Archive for Ennis Willie

Haven for the Damned – Ennis Willie (Merit Books, 1963)

Posted in crime noir, pulp fiction, Vintage Sleaze Paperbacks with tags , on April 10, 2012 by vintagesleazepaperbacks

Okay, back to the books…

Haven for the Damned starts off really good but slips into a common and cliched set-up about 1/3 of the way through.

Our hero, ex-hitman for the Syndicate Sand, is recovering from the latest attempt by the mob to ice him; he has been shot four times in the torso and somehow managed to survive. To gain time to recuperate, he heads to unknown lands, probably Europe, to a castle/hotel run by The Count: a place off-limits to the law and the Syndicate, where criminals and those on the run, or wanting to hide, can find refuge, as long as they can afford the high price for protection…it is indeed a haven for the damned…there Sand meets with Lena, who is hiding from her estranged husband who wants to have her committed to the loony bin and have control over her family wealth. She is also a highly sexually charged nympho…

…as are all the women Sand crosses paths with at the castle. This is a Merit adult novel, after all, a universe where all women are beautiful, sexy, horny and kinky.

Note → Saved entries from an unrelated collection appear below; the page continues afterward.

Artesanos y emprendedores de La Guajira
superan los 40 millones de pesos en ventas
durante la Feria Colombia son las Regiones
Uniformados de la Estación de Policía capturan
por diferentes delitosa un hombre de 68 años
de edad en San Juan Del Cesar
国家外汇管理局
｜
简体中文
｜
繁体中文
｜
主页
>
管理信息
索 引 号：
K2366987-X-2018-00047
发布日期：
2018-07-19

There is a village outside the Count’s lair, where the Count finds young women to become part of his concubine: they are paid well, live in luxury, and are required to spend quality time in the Count’s bed…but the Count is an ugly little hunchback with curious sexual desires.

Sand notes one new girl, Gretchen, 18, gorgeous and not looking like she is pleased to have to please the Count…and then she winds up murdered with two swords poked into the her eyes and coming out of the back of her head.

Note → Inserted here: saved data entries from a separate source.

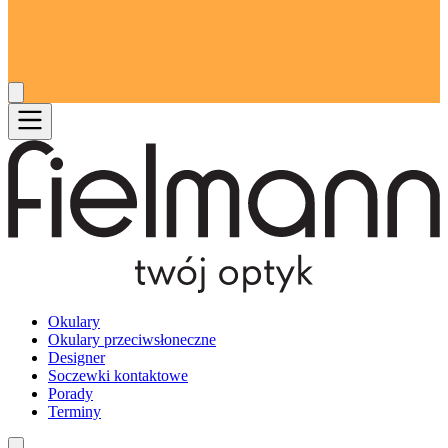
Okulary
Okulary przeciwsłoneczne
Designer
Soczewki kontaktowe
Porady
Terminy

Lena thinks she did it, as she has blackouts and does violent things when she blacks out…she does have some psychiatric and mental issues, which is how her husband can institutionalize her.

Then more young women are found murdered over the days and nights…Lena still thinks she is the killer but Sand has his doubts, he believes she is being set up; he sets out to solve this case. The real killer is too obvious in the end, making this “Sand shocker” not so shocking and entertaining as previous books.

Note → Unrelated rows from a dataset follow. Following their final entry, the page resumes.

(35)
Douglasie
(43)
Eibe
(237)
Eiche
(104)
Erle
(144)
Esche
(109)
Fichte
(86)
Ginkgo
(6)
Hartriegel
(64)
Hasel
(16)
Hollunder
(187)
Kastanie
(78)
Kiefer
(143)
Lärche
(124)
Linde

Game of Passion by Ennis Willie (Merit Books, 1964)

Posted in crime noir, noir fiction, pulp fiction, Vintage Sleaze Paperbacks with tags , , , , on August 31, 2010 by vintagesleazepaperbacks

This one is probably the weakest of the four Sand Shocker’s we’ve read thus far, and wonder why it is included in the Sand’s Game omnibus, re-titled Too Late to Pray…perhaps for its connection to one of the short stories, “Flesh House.”

In Game of Passion/Too Late to Pray, Sand has been away for a while and seems the Syndicate has stopped sending killers. But he’s come back to his home city of Chicago to find out who killed a hooker he knew five years ago, working for Morpsie Steiner, a madam of a well-known brothel.  Sand has history with Morpsie and she may have appeared in other books.

The plot is basic: Sand runs around town, beating up and killing people as he looks for clues and evidence, learning about the dead hooker’s ties with wealthy and political men that indicates she knew too much…and seems every low life gangster boyfriend she’s had was given an anonymous and generous amount of cash to break up with her.  There are no plot twists as found in other Sand Shockers, or weird characters such as crippled domestic terrorists or, like in Warped Ambitions, a gorilla trainer with warped ambitions. This is standard tough guy noir fare with a predictable solving of the crime.

We get a quick glimpse of Morpsie’s son who answers the brothel door, a pimply young lad on vacation from an Ivy League law school…in the short story “Flesh House,” this son is about 10 years older, a legal eagle deep in Chicago politics with public office ambitions. So the story takes place a considerable time after the novel. Morpsie has been murdered, and after a few wild goose chases, Sand realizes it was the son, who changed his name but couldn’t have it come out that his mom was a pimp of female flesh — that would ruin his warped ambitions as mayor, assemblyman, senator, maybe president…

In his introduction to “Flesh House,” Bill Pronzini notes that there is enough material for a novel, and we can’t help but think Willie should have wrote this novel.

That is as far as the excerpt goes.